* **EXERCISE**: From the records below, copy each line in which the string "Sistem" occurs.

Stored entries
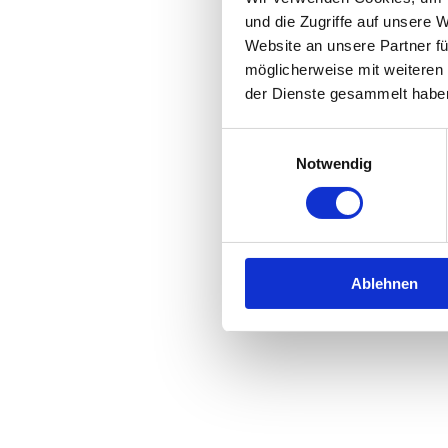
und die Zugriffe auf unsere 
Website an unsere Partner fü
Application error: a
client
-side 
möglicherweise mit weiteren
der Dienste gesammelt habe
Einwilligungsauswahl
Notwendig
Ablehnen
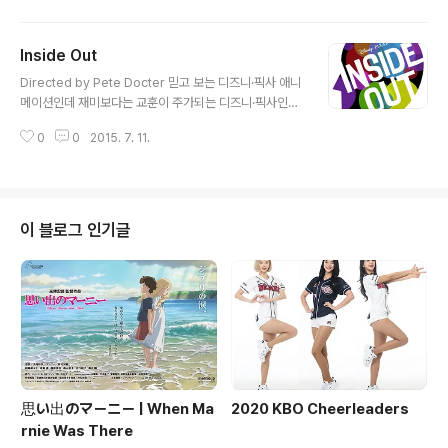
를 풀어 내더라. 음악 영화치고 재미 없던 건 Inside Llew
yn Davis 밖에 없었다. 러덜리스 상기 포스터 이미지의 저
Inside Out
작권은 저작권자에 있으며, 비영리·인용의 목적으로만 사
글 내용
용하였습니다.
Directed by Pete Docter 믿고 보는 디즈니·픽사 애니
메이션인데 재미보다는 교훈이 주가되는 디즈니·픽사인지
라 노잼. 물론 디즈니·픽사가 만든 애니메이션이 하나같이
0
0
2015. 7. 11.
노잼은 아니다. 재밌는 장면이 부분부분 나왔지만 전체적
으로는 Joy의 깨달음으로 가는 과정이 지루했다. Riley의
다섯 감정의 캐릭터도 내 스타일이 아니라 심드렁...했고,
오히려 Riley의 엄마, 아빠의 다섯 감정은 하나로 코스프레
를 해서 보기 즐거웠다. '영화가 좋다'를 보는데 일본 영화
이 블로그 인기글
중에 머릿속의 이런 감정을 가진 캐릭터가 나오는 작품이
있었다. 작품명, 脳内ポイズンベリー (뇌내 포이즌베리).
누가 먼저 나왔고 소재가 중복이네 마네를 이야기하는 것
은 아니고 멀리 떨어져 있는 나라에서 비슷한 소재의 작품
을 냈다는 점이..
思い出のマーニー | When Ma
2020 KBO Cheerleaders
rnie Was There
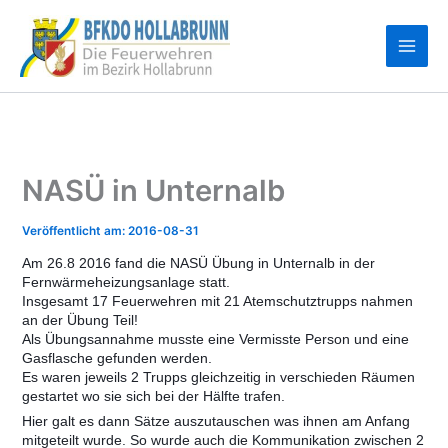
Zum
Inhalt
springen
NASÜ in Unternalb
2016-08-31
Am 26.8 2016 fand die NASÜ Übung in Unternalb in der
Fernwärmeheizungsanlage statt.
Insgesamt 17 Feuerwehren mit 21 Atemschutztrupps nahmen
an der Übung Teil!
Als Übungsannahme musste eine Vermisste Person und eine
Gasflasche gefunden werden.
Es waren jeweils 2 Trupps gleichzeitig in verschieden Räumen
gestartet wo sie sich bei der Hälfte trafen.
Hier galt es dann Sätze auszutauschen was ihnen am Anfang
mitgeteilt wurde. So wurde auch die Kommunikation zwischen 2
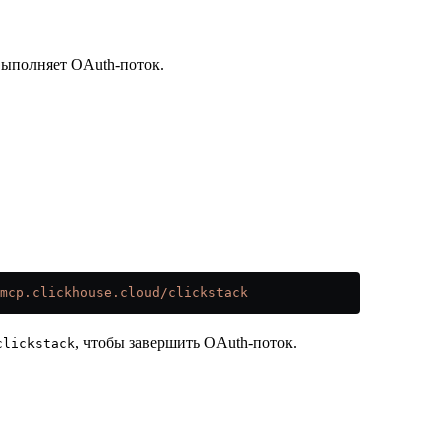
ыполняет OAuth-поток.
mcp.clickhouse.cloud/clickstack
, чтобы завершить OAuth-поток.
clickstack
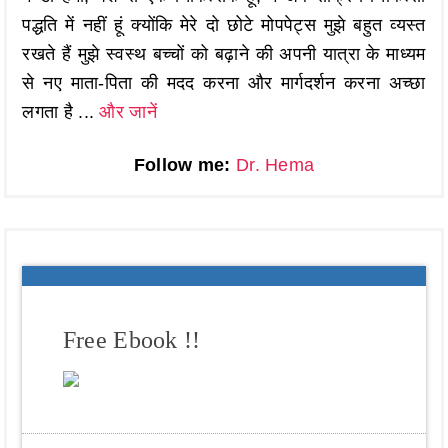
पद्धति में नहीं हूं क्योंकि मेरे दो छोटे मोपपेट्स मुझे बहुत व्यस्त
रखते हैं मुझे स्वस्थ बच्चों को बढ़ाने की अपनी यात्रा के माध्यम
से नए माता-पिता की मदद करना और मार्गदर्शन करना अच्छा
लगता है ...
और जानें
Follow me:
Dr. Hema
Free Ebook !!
--
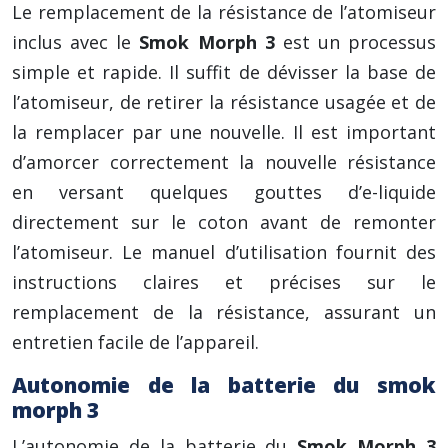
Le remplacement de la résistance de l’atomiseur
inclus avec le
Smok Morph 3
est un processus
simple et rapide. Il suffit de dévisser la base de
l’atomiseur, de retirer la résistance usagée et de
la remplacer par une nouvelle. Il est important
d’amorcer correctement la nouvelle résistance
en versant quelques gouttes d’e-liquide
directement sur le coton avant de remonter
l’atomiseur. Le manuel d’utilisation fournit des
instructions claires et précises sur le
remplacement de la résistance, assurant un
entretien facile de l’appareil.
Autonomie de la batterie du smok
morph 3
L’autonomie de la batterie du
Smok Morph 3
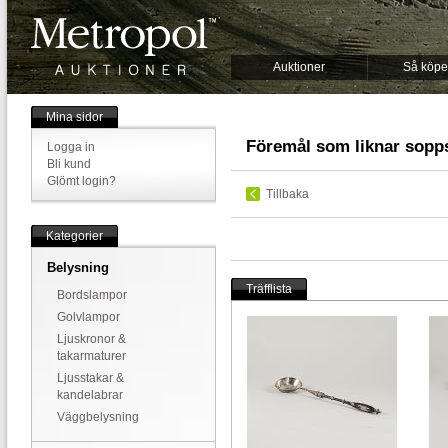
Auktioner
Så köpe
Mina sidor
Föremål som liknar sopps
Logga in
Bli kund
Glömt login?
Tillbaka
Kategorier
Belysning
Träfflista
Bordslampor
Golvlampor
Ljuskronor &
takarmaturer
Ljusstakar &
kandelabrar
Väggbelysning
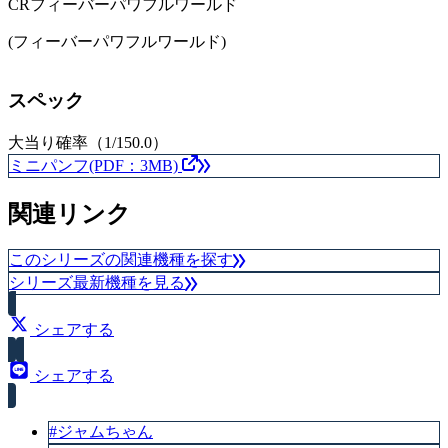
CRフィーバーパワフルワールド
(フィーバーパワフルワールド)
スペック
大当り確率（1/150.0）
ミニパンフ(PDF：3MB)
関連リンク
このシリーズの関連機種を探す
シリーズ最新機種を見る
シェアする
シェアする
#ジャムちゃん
--
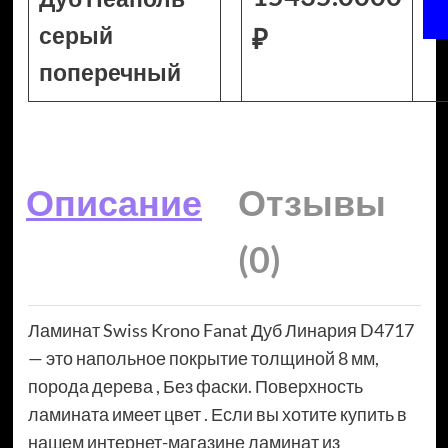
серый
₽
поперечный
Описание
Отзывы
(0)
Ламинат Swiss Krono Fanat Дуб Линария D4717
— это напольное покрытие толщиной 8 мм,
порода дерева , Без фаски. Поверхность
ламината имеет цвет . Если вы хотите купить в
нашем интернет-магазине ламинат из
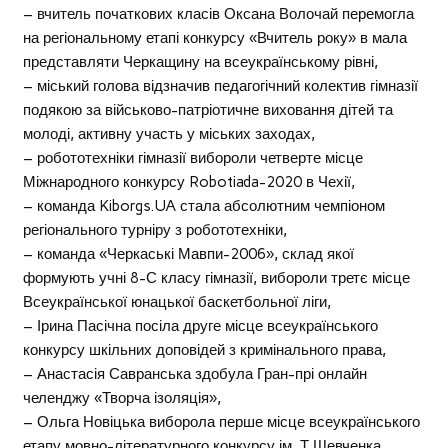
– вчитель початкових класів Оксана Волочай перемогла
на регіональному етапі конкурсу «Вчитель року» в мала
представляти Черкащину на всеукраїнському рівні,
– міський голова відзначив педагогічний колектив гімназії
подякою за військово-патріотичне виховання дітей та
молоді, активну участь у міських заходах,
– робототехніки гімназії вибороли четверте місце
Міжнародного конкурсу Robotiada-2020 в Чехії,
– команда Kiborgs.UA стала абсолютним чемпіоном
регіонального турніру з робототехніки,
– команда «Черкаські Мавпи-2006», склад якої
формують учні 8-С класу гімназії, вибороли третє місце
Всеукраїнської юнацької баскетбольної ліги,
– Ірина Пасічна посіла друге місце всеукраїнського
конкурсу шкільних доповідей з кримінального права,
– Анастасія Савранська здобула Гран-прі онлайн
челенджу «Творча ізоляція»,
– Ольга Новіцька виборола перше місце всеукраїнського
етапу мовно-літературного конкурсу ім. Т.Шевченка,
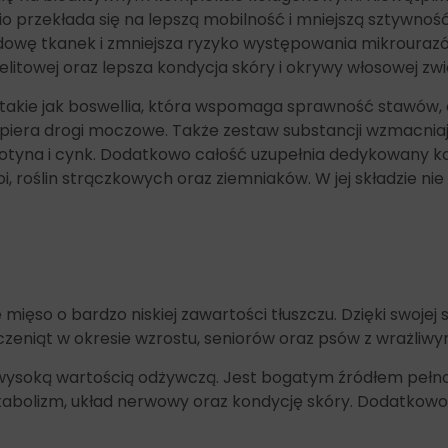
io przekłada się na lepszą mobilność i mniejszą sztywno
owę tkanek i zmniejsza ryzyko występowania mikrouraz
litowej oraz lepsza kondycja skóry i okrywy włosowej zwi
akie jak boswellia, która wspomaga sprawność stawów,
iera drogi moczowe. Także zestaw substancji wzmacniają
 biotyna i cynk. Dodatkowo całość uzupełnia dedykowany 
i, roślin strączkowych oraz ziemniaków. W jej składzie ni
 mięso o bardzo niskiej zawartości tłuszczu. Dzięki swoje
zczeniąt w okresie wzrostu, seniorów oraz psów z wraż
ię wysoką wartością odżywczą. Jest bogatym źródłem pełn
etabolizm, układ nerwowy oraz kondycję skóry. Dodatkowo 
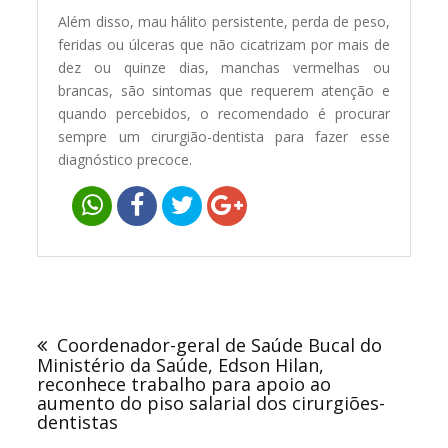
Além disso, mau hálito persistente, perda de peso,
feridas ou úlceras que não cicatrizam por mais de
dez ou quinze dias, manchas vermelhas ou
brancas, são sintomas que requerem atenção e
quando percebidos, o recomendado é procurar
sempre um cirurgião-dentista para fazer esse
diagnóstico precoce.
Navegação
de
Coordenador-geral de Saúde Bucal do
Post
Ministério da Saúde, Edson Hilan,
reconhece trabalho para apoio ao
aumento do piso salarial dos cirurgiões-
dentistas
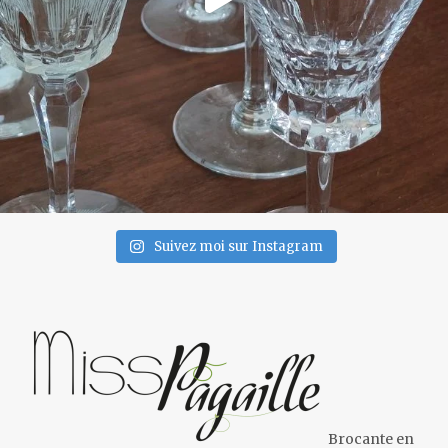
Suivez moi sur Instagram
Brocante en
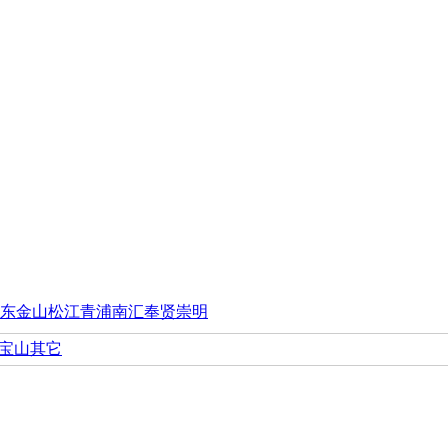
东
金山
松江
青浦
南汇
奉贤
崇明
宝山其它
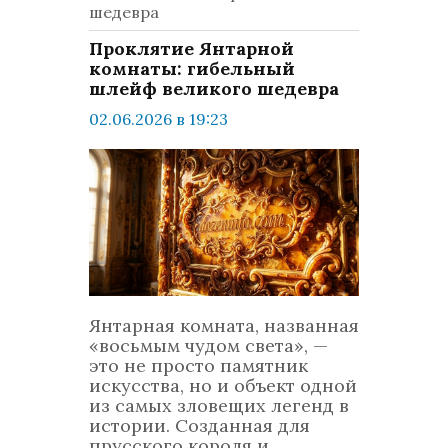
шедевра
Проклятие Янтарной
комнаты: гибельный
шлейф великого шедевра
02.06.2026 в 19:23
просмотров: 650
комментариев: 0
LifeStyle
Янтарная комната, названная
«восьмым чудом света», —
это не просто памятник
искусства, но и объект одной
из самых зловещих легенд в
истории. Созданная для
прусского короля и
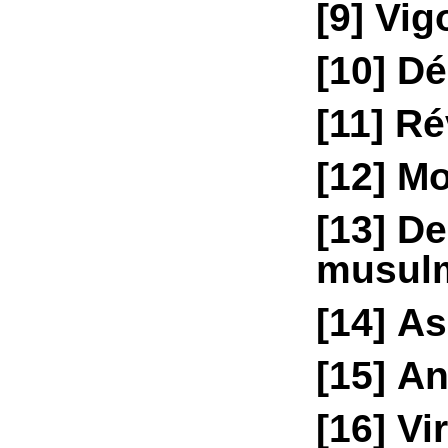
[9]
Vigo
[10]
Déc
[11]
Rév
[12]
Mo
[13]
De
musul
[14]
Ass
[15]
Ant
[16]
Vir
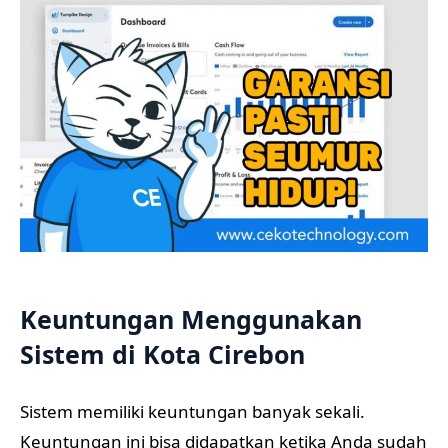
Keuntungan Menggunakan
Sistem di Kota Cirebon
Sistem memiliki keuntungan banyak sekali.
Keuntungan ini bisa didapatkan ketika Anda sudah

* **EXERCISE RESPONSE**:
Sistem di Kota Cirebon
Sistem memiliki keuntungan banyak sekali.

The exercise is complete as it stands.